• [TASK PROMPT]: Your response should be the complete data, transcribed exactly.

Segment Open

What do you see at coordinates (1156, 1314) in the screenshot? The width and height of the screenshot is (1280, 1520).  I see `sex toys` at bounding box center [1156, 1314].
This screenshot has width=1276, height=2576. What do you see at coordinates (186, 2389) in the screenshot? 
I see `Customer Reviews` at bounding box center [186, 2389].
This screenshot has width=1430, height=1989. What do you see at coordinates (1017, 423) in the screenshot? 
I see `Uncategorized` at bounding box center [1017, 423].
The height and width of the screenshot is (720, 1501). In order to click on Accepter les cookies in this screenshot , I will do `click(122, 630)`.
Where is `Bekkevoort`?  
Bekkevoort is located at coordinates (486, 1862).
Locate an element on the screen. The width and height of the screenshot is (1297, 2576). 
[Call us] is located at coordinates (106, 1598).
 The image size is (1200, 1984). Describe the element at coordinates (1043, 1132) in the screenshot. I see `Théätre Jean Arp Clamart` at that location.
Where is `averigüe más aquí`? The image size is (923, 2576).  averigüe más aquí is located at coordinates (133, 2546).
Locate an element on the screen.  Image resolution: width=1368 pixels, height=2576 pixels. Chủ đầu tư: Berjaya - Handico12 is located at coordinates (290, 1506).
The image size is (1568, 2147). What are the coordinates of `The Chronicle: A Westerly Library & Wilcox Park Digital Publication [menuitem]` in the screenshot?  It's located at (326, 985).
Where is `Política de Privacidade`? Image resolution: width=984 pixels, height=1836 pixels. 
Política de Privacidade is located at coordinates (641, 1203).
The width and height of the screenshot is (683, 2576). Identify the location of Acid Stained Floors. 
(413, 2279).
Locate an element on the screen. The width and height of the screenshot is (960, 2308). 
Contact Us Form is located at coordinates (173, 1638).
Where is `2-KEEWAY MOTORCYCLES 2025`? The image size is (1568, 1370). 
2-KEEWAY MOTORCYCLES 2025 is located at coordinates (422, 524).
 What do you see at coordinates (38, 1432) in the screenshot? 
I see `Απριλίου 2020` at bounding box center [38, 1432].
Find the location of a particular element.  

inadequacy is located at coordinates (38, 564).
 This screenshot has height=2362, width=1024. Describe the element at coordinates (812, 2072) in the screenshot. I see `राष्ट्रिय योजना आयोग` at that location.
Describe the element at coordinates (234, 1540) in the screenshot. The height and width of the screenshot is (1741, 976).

Segment Closed

• [ANSWER TO THIS PROBLEM]:
What do you see at coordinates (1156, 1314) in the screenshot? The width and height of the screenshot is (1280, 1520).  I see `sex toys` at bounding box center [1156, 1314].
This screenshot has width=1276, height=2576. What do you see at coordinates (186, 2389) in the screenshot? 
I see `Customer Reviews` at bounding box center [186, 2389].
This screenshot has width=1430, height=1989. What do you see at coordinates (1017, 423) in the screenshot? 
I see `Uncategorized` at bounding box center [1017, 423].
The height and width of the screenshot is (720, 1501). In order to click on Accepter les cookies in this screenshot , I will do `click(122, 630)`.
Where is `Bekkevoort`?  
Bekkevoort is located at coordinates (486, 1862).
Locate an element on the screen. The width and height of the screenshot is (1297, 2576). 
[Call us] is located at coordinates (106, 1598).
 The image size is (1200, 1984). Describe the element at coordinates (1043, 1132) in the screenshot. I see `Théätre Jean Arp Clamart` at that location.
Where is `averigüe más aquí`? The image size is (923, 2576).  averigüe más aquí is located at coordinates (133, 2546).
Locate an element on the screen.  Image resolution: width=1368 pixels, height=2576 pixels. Chủ đầu tư: Berjaya - Handico12 is located at coordinates (290, 1506).
The image size is (1568, 2147). What are the coordinates of `The Chronicle: A Westerly Library & Wilcox Park Digital Publication [menuitem]` in the screenshot?  It's located at (326, 985).
Where is `Política de Privacidade`? Image resolution: width=984 pixels, height=1836 pixels. 
Política de Privacidade is located at coordinates (641, 1203).
The width and height of the screenshot is (683, 2576). Identify the location of Acid Stained Floors. 
(413, 2279).
Locate an element on the screen. The width and height of the screenshot is (960, 2308). 
Contact Us Form is located at coordinates (173, 1638).
Where is `2-KEEWAY MOTORCYCLES 2025`? The image size is (1568, 1370). 
2-KEEWAY MOTORCYCLES 2025 is located at coordinates (422, 524).
 What do you see at coordinates (38, 1432) in the screenshot? 
I see `Απριλίου 2020` at bounding box center [38, 1432].
Find the location of a particular element.  

inadequacy is located at coordinates (38, 564).
 This screenshot has height=2362, width=1024. Describe the element at coordinates (812, 2072) in the screenshot. I see `राष्ट्रिय योजना आयोग` at that location.
Describe the element at coordinates (234, 1540) in the screenshot. The height and width of the screenshot is (1741, 976).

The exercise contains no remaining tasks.